Creamy Smoked Paprika Sausage & Tomato Pasta

"A rich and comforting pasta dish featuring savory Italian sausage, sweet diced tomatoes, and a creamy, smoky sauce with a hint of spice, perfect for a quick weeknight meal."
Ingredients
All Steps
- 1
Bring a large pot of salted water to a boil. Add the penne pasta and cook according to package directions until al dente. Before draining, reserve about 1/2 cup (120ml) of the pasta water, then drain the pasta.
- 2
While the pasta cooks, heat the olive oil in a large skillet or Dutch oven over medium-high heat. If using Italian sausage links, remove the casings.

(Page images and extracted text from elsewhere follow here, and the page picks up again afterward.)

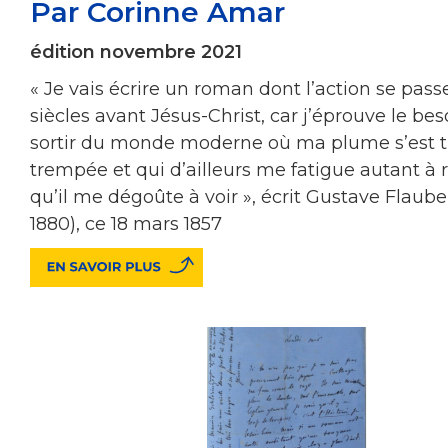
Par Corinne Amar
édition novembre 2021
« Je vais écrire un roman dont l’action se passe
siècles avant Jésus-Christ, car j’éprouve le bes
sortir du monde moderne où ma plume s’est t
trempée et qui d’ailleurs me fatigue autant à 
qu’il me dégoûte à voir », écrit Gustave Flauber
1880), ce 18 mars 1857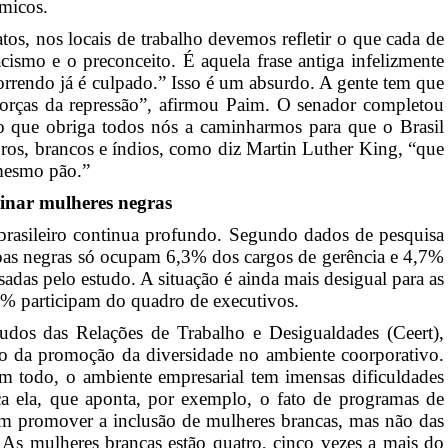
ômicos.
atos, nos locais de trabalho devemos refletir o que cada de
ismo e o preconceito. É aquela frase antiga infelizmente
correndo já é culpado.” Isso é um absurdo. A gente tem que
s forças da repressão”, afirmou Paim. O senador completou
 que obriga todos nós a caminharmos para que o Brasil
ros, brancos e índios, como diz Martin Luther King, “que
mesmo pão.”
inar mulheres negras
brasileiro continua profundo. Segundo dados de pesquisa
soas negras só ocupam 6,3% dos cargos de gerência e 4,7%
adas pelo estudo. A situação é ainda mais desigual para as
4% participam do quadro de executivos.
dos das Relações de Trabalho e Desigualdades (Ceert),
o da promoção da diversidade no ambiente coorporativo.
m todo, o ambiente empresarial tem imensas dificuldades
a ela, que aponta, por exemplo, o fato de programas de
m promover a inclusão de mulheres brancas, mas não das
 As mulheres brancas estão quatro, cinco vezes a mais do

Crumble the sausage into the skillet and cook, breaking it up with a spoon, until browned and cooked through, about 5-7 minutes. Remove the cooked sausage with a slotted spoon and set aside, leaving any rendered fat in the skillet.
- 3
Reduce the heat to medium. Add the chopped yellow onion to the skillet and sauté until softened and translucent, about 3-4 minutes. Add the minced garlic and smoked paprika, cooking for another minute until fragrant.
- 4
Pour in the canned diced tomatoes (undrained). Bring the sauce to a simmer and cook for 5-7 minutes, stirring occasionally, allowing the sauce to thicken slightly.
- 5
Stir in the heavy cream and the cooked sausage. Bring the sauce to a gentle simmer, then reduce heat to low.
- 6
Add the drained pasta to the skillet with the sauce. Toss to coat the pasta evenly. If the sauce is too thick, add a splash of the reserved pasta water until your desired consistency is reached.
- 7
Serve immediately, garnished with grated Parmesan cheese and fresh basil.